Summary of key findings

Freedom of conscience and freedom to manifest religion:

These two are related; they are kind of the same thing in different spheres.

Freedom of conscience is internal — its exercise does not affect others. It is absolute — trying to change someone else’s conscience is never justifiable.

Manifestation of religion is external. Its exercise can affect others, so its limitation can be justified if it infringes their rights. Here it affects the rights of patients to receive timely medical care without unreasonable delay.

Freedom of conscience is not engaged because the CSAA limits actions, not thoughts. Its purpose is not to change the minds of the objectors, and in fact, the evidence shows it does not.

Freedom to manifest religion is also not engaged because the obligations imposed by the law are minimal. Further, refusing to provide someone with information on how to contact a provider is not a manifestation of religion, nor does providing the information in compliance with the law limit the plaintiffs’ ability to manifest their religion in other ways.

This section contained one of my favourite quotes:

It is far from clear to me why — particularly in the case of the minimal and remote act required by s 14 — a proper interpretation of s 15 of the NZBORA would permit the conscience of one individual either to restrict the exercise of conscience by another, or to limit access by women to a process that is not only lawful, but is grounded in their fundamental rights.

Freedom of expression:

Freedom of expression is engaged, but is not limited to a sufficient degree because objectors are free to attribute their passing on of the information to Parliament, and to give their own opinions at the same time.

(I cringed a bit at that, remembering some of the stories I’ve heard from patients who were denied care. Anyone who finds themselves on the receiving end of a slut-shaming conversation should write down what was said, as accurately as you can, and make a complaint to the Health and Disability Commission against that health practitioner. Or you can contact ALRANZ to explore other options.)

The court also noted that objectors’ refusal to supply information infringed patients’ right to receive information, which is also part of freedom of expression in the NZ Bill of Rights.

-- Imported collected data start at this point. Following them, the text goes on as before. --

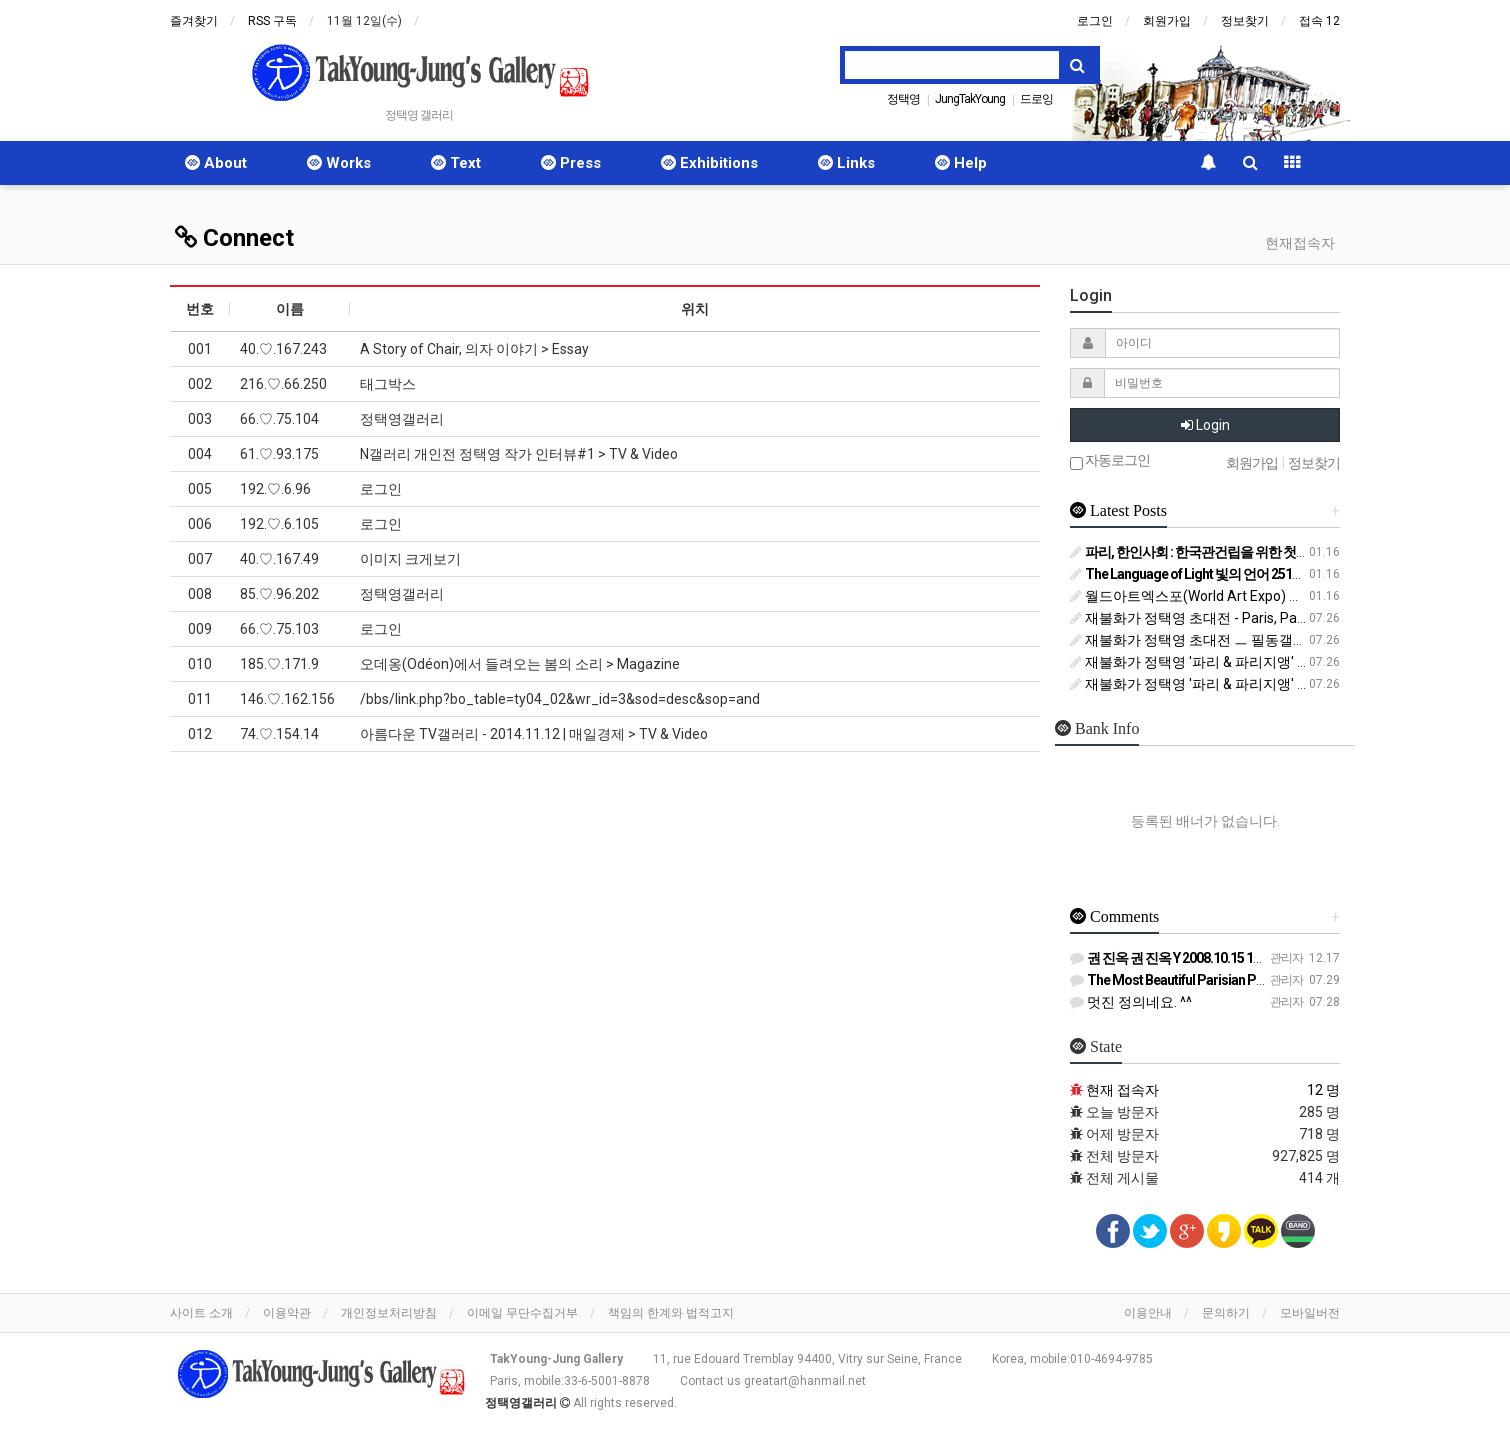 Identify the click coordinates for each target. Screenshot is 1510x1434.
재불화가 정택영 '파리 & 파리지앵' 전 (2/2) (1208, 684)
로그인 (1095, 21)
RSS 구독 (272, 21)
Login (1205, 425)
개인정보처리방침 (389, 1313)
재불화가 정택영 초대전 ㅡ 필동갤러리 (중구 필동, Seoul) (1252, 640)
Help (961, 163)
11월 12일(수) (364, 21)
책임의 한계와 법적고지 (671, 1313)
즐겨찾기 (194, 21)
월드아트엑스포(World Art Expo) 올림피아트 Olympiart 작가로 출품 (1285, 596)
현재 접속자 (1122, 1090)
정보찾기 (1245, 21)
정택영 (903, 99)
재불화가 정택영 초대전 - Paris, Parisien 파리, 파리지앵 (1247, 618)
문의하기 (1226, 1313)
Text (456, 163)
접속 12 (1319, 21)
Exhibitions (709, 163)
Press (571, 163)
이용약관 (287, 1313)
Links (846, 163)
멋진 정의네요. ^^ (1131, 1002)
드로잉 (1036, 99)
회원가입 (1167, 21)
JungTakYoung (970, 99)
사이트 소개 (201, 1313)
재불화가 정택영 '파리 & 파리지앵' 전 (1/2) (1208, 662)
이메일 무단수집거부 (522, 1313)
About (216, 163)
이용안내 (1148, 1313)
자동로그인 (1110, 461)
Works (339, 163)
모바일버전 (1310, 1313) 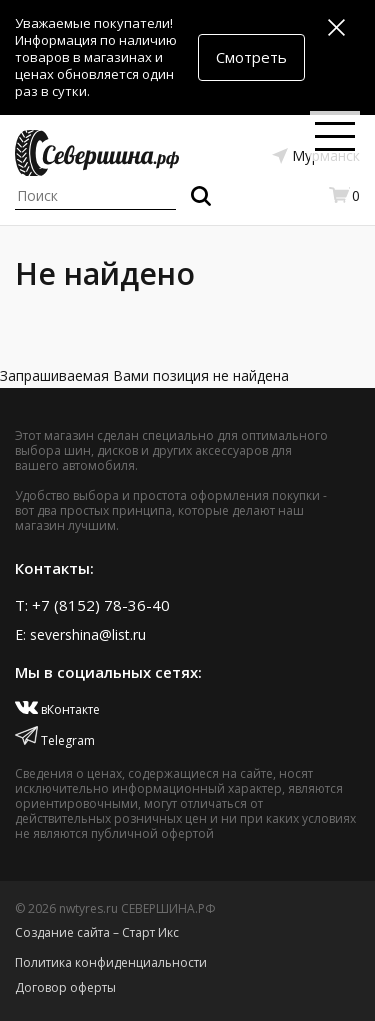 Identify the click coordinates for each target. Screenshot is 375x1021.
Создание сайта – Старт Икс (97, 932)
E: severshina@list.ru (80, 634)
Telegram (55, 740)
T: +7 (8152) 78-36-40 (92, 605)
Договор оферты (65, 987)
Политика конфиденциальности (111, 962)
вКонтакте (57, 709)
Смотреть (251, 57)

Justification under the NZ Bill of Rights Act 1990 s 5

Having found that none of the plaintiffs’ claims were made out, Ellis J could have stopped there. But she went on to consider whether any limit on any of the rights in question could be demonstrably justified in a free and democratic society.

Section 14 has the legitimate objective of facilitating access to abortion in a timely way. The duty to provide information about how to get contact details for the nearest provider is rationally connected to that objective. Any impairment of rights is minimal and remote. Parliament was entitled to choose this section as the means of facilitating timely access to abortion care.

Section 15 has the same objective of facilitating timely access to abortion care, and further accomplishes the objective by ensuring people in less populated rural environments can access care locally. Any limitation minimally impairs the plaintiffs’ rights because the limitation only arises when an objection cannot be accommodated without unreasonable disruption. Parliament was entitled to strike the balance it did.

If any of the claims were made out, the limitations they produced would still be demonstrably justified in a free and democratic society.

The High Court’s decision is a victory for patients’ rights. By treating patients’ and health practitioners’ consciences as equally deserving of consideration and protection, it has made society a bit more equal.